WHAT THE TASK REQUIRES.
Your answer should be the records, copied exactly, with the pictures removed.

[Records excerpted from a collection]
Segment Open

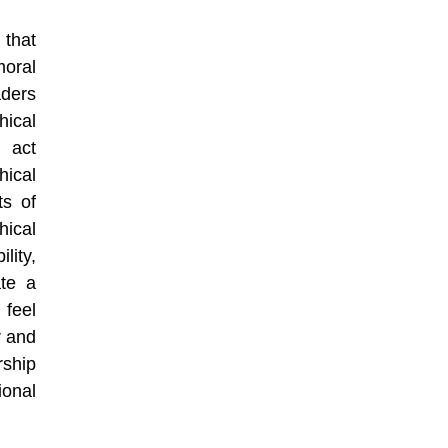
that
moral
aders
hical
 act
ical
ts of
ical
lity,
ate a
 feel
r and
ship
ional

Segment Closed

RESPONSE BOX.
that
moral
aders
hical
 act
ical
ts of
ical
lity,
ate a
 feel
r and
ship
ional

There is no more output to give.